Mercer Wealth, which globally has $160 billion in AUM, plans to boost its AUM in the region to $2-$3bn in the next 2-3 years from the present $1bn, said Yasir AbuShaban, a Dubai-based principal with Mercer Wealth.
“Within the next two to three years, we are looking at reaching $2 to $3 billion as a conservative estimate and we do see an opportunity to do so,” said Mr AbuShaban.
Mercer does not directly make investments, but allocates clients’ money they have discretion to, to professional asset managers. They also provide advice to clients.
“We have buying power. We can negotiate on their (client’s) behalf with asset managers to provide them lower fees than they otherwise would have to get on their own,” he added.
Mercer Wealth’s clients include sovereign wealth funds, family offices, and insurance companies among others.
From its office in Dubai, Mercer also looks after Africa, India and Turkey, where they also see opportunity for growth.

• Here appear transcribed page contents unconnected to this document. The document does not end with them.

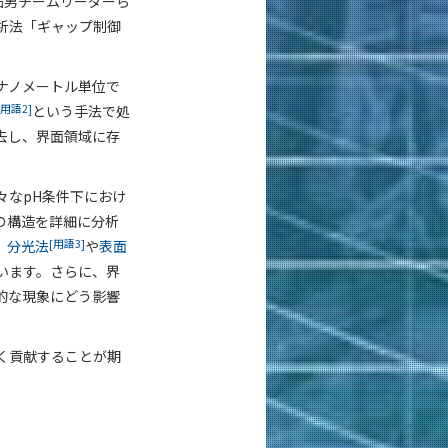
拓男チームリーダーら
析法「ギャップ制御
ナノメートル単位で
[用語2]
という手法で処
去し、界面領域に存
々なpH条件下におけ
の構造を詳細に分析
[用語3]
）分光法
や
表面
います。さらに、界
的な現象にどう影響
く貢献することが期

Wealth creation in Middle East and Africa (MEA) grew 8.5 per cent to $8.1 trillion last year from $7.5tn in 2015, higher than last year’s global average of 6 per cent and the second-highest growth in a region after Asia-Pacific which grew 9.9 per cent, according to consultancy Boston Consulting Group (BCG). In the region, where wealth grew just 1.9 per cent in 2015 compared with 2014, a pickup in oil prices has helped in wealth generation.
BCG is forecasting MEA wealth will rise to $12tn by 2021, growing at an annual average of 8 per cent.
Drivers of wealth generation in the region will be split evenly between new wealth creation and growth of performance of existing assets, according to BCG.
Another general trend in the region is clients’ looking for a comprehensive approach to investing, according to Mr AbuShaban.
“Institutional investors or some of the families are seeing a slowdown in the available capital they have to invest and in that sense they are looking at optimizing the way they manage their portfolios and making sure they are not investing haphazardly and different parts of their investment are working together,” said Mr AbuShaban.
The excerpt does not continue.